*** DATA LISTING Section Begins ***

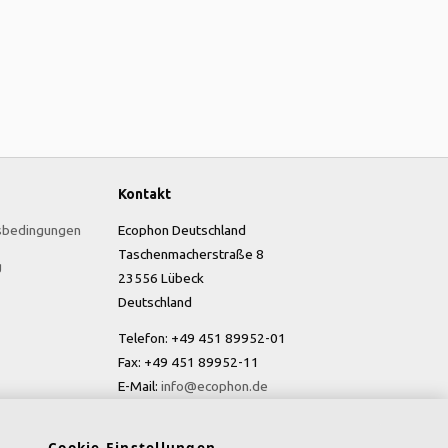
Kontakt
sbedingungen
Ecophon Deutschland
Taschenmacherstraße 8
g
23556 Lübeck
Deutschland
Telefon: +49 451 89952-01
Fax: +49 451 89952-11
E-Mail:
info@ecophon.de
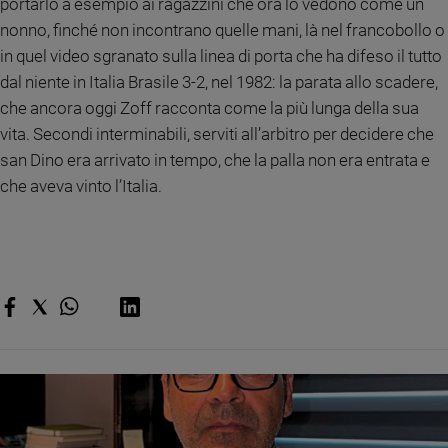
portarlo a esempio ai ragazzini che ora lo vedono come un
nonno, finché non incontrano quelle mani, là nel francobollo o
in quel video sgranato sulla linea di porta che ha difeso il tutto
dal niente in Italia Brasile 3-2, nel 1982: la parata allo scadere,
che ancora oggi Zoff racconta come la più lunga della sua
vita. Secondi interminabili, serviti all’arbitro per decidere che
san Dino era arrivato in tempo, che la palla non era entrata e
che aveva vinto l’Italia.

*** DATA LISTING Section Ends ***

- _EXERCISE DIRECTIONS_: Starting at the line that has "nonno, finché non" and ending at the line that has "vita. Secondi interminabili, serviti", please write out the lines above exactly, leaving out all others.

- _ANSWER AREA_:
nonno, finché non incontrano quelle mani, là nel francobollo o
in quel video sgranato sulla linea di porta che ha difeso il tutto
dal niente in Italia Brasile 3-2, nel 1982: la parata allo scadere,
che ancora oggi Zoff racconta come la più lunga della sua
vita. Secondi interminabili, serviti all’arbitro per decidere che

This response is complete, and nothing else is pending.